Is there a metric space such that for a sequence of nonempty subsets $K_1 \supset K_2 ....$ the intersection of all subsets is empty?

Question

Is there a metric space $(X,d)$ such that for a sequence of $\emptyset \neq K_j \subset X$ with $K_1 \supset K_2 ....$ such that the intersection of all $\bigcap _{j\in \mathbb{N}}K_j$ is empty?

It seems very obvious that since all $K_j$ are not empty, there is an element in $K_1$ that is also in all $K_i$ with $i \geq 1$ and that this element this is an element of the intersection, which thus is nonempty.

However in the task it was specified that the metric space is compact and the subsets $K_j$ are closed. I have used neither in the argument above and cannot figure out a counterexample where it would be necessary to have the conditions to the sets.

Answer 1

Both conditions are necessary for the theorem to hold. Here are two examples:

Sets are not closed:

Consider the metric space $[0,1]$ with the usual metric, and the sets $K_n = (0,\frac{1}{n}]$. This space is compact, and the sets $K_n$ are nonempty and $K_n \supset K_{n+1}$. However, the intersection of these sets is empty: remark that the sets $K_n$ are not closed.

Space is not compact:

Consider the metric space $(0,1]$ with the usual metric, and the sets $K_n = (0,\frac{1}{n}]$. These sets are nonempty, we have $K_n \supset K_{n+1}$, and importantly: the sets are closed in $(0,1]$ (you may have to convince yourself of this).

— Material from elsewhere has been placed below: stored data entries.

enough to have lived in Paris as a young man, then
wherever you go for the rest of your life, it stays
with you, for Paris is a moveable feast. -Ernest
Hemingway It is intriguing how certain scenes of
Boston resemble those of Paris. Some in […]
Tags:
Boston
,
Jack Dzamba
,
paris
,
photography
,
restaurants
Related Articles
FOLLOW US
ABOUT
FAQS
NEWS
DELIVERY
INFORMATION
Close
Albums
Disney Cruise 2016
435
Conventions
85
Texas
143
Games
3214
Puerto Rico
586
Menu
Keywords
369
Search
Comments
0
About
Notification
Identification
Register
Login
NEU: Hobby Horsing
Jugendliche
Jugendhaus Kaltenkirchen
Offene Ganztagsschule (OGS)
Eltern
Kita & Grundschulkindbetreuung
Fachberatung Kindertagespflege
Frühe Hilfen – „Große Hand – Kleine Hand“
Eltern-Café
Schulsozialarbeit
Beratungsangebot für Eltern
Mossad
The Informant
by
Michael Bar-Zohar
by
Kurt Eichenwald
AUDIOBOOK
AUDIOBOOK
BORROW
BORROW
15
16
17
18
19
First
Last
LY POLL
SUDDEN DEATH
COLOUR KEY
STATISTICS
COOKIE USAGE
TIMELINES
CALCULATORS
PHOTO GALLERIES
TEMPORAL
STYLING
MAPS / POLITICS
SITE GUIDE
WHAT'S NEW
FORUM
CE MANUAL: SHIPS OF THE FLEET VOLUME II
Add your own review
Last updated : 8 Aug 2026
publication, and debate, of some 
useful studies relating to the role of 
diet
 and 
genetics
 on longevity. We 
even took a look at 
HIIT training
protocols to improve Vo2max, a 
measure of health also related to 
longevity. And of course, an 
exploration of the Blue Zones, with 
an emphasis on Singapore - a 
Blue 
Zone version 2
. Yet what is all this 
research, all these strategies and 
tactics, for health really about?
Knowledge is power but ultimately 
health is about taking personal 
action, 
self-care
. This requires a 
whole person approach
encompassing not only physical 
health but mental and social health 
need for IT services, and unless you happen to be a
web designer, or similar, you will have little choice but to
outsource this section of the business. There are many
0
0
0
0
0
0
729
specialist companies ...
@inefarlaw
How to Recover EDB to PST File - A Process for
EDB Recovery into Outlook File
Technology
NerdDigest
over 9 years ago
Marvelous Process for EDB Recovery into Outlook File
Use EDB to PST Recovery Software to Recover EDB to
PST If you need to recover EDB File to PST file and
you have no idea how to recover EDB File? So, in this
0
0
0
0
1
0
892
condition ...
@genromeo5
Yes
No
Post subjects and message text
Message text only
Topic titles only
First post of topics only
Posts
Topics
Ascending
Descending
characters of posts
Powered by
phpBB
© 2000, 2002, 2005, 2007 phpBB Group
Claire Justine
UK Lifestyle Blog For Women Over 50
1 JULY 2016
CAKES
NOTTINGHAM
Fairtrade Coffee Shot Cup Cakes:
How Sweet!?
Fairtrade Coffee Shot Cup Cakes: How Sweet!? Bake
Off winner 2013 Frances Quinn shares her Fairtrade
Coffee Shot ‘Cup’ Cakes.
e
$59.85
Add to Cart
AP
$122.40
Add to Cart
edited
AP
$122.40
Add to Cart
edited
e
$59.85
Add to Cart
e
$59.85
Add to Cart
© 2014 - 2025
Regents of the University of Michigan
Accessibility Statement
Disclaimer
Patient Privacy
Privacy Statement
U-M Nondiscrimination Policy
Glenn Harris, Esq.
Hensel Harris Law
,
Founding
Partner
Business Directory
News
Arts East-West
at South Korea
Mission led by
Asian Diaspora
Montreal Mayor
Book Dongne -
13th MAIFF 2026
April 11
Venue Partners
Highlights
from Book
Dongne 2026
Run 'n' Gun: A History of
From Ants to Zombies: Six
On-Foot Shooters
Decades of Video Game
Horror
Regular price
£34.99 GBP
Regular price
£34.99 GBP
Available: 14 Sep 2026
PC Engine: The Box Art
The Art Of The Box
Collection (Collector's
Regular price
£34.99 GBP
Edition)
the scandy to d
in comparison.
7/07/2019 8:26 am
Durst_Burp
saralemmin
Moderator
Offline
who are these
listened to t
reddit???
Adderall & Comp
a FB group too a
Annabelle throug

However, again, the intersection of these sets is empty: remark that the space is not compact.

Answer 2

Sure, the intersection can be empty: let $X =\mathbb{R}$ in the standard metric and $K_n = [n, \infty)$ which are all closed. And if $x \in \mathbb{R}$, let $N$ be some integer above $x$, then $x \notin K_N$ so $x \notin \bigcap_n K_n$, so that $\bigcap_n K_n =\emptyset$.

The nice thing is that this cannot happen if $X$ or some $K_n$ is compact.

Answer 3

Yes. Take the reals (with the usual topology) and $K_n=[n,+\infty)$.